Let me know if you still need the phonetic symbols.

Mod's note: If you make a search on that famous video site you'll find it. I'll send you via PM.


----------



## joaosilva

Crockett said:


> Hello.  I speak Brazilian Portuguese (or better: learning Brazilian Portuguese).  Recently I had a difficult
> encounter with a person from Portugal- I could not understand any of the numbers she was saying.  Could someone
> please give me some kind of phonetic spelling of how a person from Portugal would say these numbers:
> 
> 0 zero - hard to explain difference PT-BR (Pt e tend to be shorter)
> 1 um / uma - um: very close. in uma pt u tend to be shorter, a also shorter and as 2nd a in Canada
> 2 dois / duas - doi pretty similar but s, like shhh, but not too large; the same for dua + shh
> 3 três - trê (without the i sound in some BR pronunciation: "treis")+ shh
> 4 quatro - the same, but the a a bit shorter
> 5 cinco - the same but the i shorter
> 6 seis - sei + shh, the e and i shorter
> 7 sete - pretty much like the tennis set
> 8 oito - the same, 1st o shorter
> 9 nove - no, same sound (nó), but ve sound like give
> 10 dez - dé (without the i sound in some BR pronunciation: "déis") + shh
> 
> Thanks in advance!!


----------



## Istriano

Some other numbers I heard when I visited Lisbon:

11 onz'
12 doz'
13 treuz'
14 kâtorz'
15 kinz'
16 d'zâsâich
17 d'zâ'set'
18 dzoitu
19 d'zânov'
20 vint'


----------



## joaosilva

Istriano said:


> Some other numbers I heard when I visited Lisbon:
> Se me permitir usar esta base pois parece que é fácil de perceber, para acrescentar algumas variações
> 11 onz'
> 12 doz'
> 13 treuz'/trêz'
> 14 kâtorz'
> 15 kinz'
> 16 d'zâsâich/d'zâssêich
> 17 d'zâ'set'
> 18 dzoitu
> 19 d'zânov'
> 20 vint'


----------



## Johannes

really different is:
13 treuz'which is pronounced as if there is a "l" in there: treulz


----------



## joaosilva

Johannes said:


> really different is:
> 13 treuz'which is pronounced as if there is a "l" in there: treulz



Ok, I admit that one. It's not heard as much as the others but there's some people o tend to pronounce that way...
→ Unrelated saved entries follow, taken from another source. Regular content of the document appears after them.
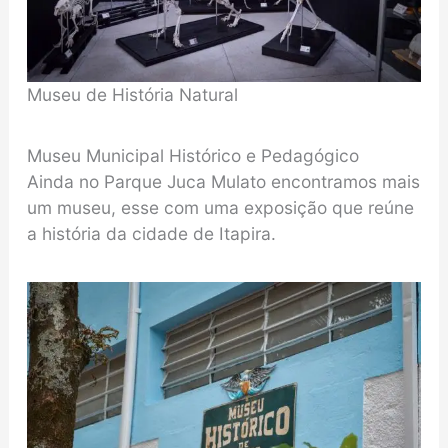
Museu de História Natural
Museu Municipal Histórico e Pedagógico
Ainda no Parque Juca Mulato encontramos mais
um museu, esse com uma exposição que reúne
a história da cidade de Itapira.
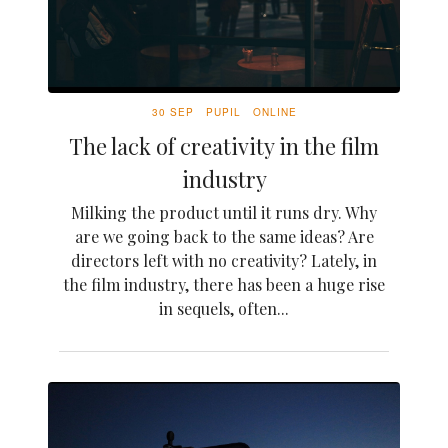
30 SEP
PUPIL
ONLINE
The lack of creativity in the film
industry
Milking the product until it runs dry. Why
are we going back to the same ideas? Are
directors left with no creativity? Lately, in
the film industry, there has been a huge rise
in sequels, often...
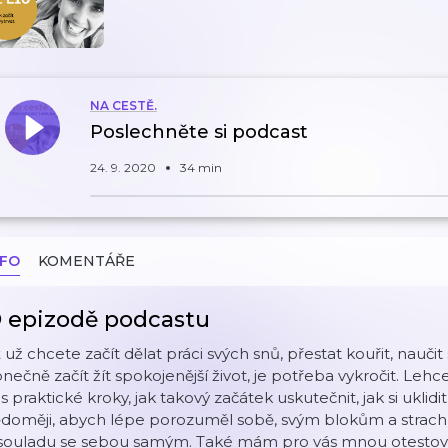
NA CESTĚ.
Poslechněte si podcast
24. 9. 2020
34 min
NFO
KOMENTÁŘE
 epizodě podcastu
 už chcete začít dělat práci svých snů, přestat kouřit, nau
nečně začít žít spokojenější život, je potřeba vykročit. Leh
s praktické kroky, jak takový začátek uskutečnit, jak si uklidit
doměji, abych lépe porozuměl sobě, svým blokům a strachů
 souladu se sebou samým. Také mám pro vás mnou otestova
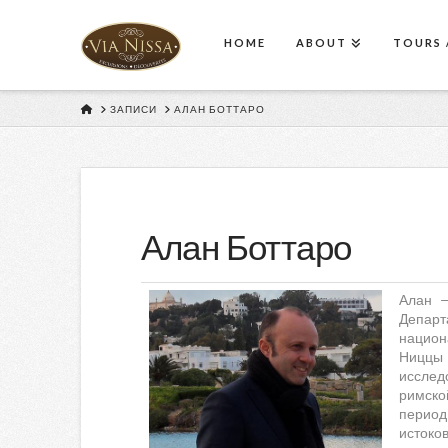
HOME
ABOUT
TOURS /
HOME
ЗАПИСИ
АЛАН БОТТАРО
Алан Боттаро
Алан —
Депар
национ
Ниццы
иссле
римско
период
истоко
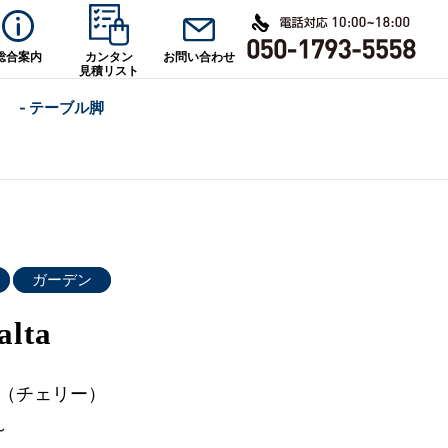
総合案内
カンタン
お問い合わせ
見積リスト
- テーブル脚
ガーデン
lta
Y（チェリー）
～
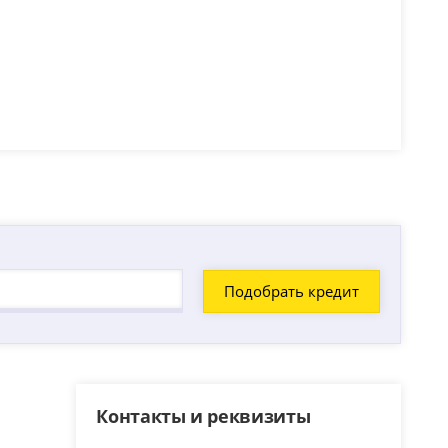
Контакты и реквизиты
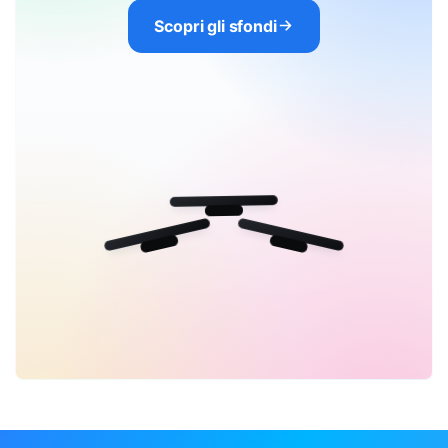
Scopri gli sfondi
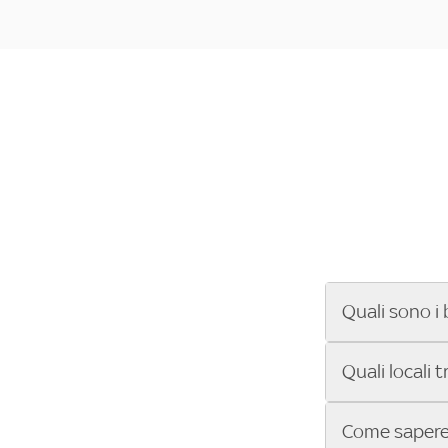
Quali sono i 
Se cerchi un ba
Quali locali 
ENILIVE, la Se
Conference Lea
Vuoi sapere qu
Come sapere 
Sky Bar ti aiut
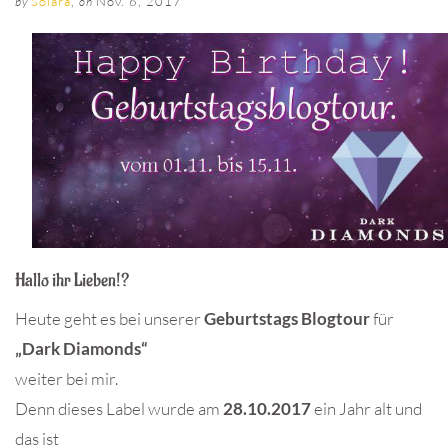
Solara
,
Nov. 6, 2017
by
on
Hallo ihr Lieben!?
Heute geht es bei unserer
Geburtstags Blogtour
für
„Dark Diamonds“
weiter bei mir.
Denn dieses Label wurde am
28.10.2017
ein Jahr alt und
das ist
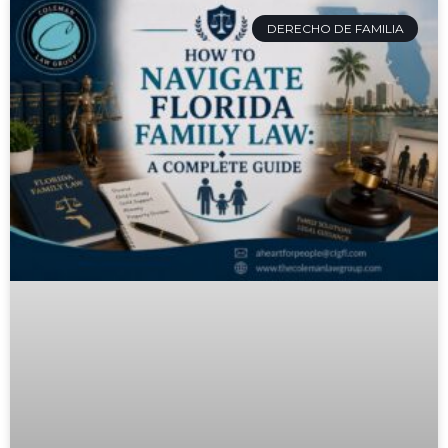
DERECHO DE FAMILIA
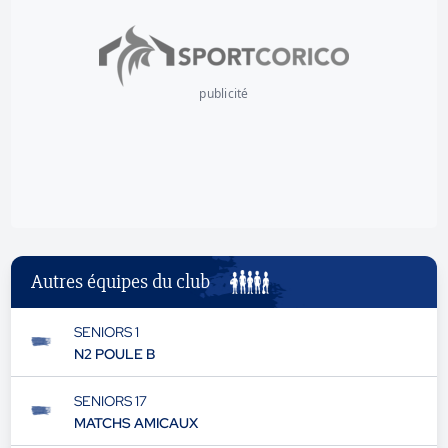
publicité
Autres équipes du club
SENIORS 1
N2 POULE B
SENIORS 17
MATCHS AMICAUX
Anyway, STOP right there! I won't admit anything like treulprhswtz...


----------



## Crockett

Thanks for everyone's replies.  Sorry I couldn't respond sooner but I'm pretty limited with what I can do while I'm at work.  Thanks again, this will really help!!


----------



## breezeofwater

joaosilva said:


> Ok, I admit that one. It's not heard as much as the others but there's some people o tend to pronounce that way...
> 
> Anyway, STOP right there! I won't admit anything like treulprhswtz...


Oh dear... treulz ????
I've never heard people treulzing...  I'd say "trêz'".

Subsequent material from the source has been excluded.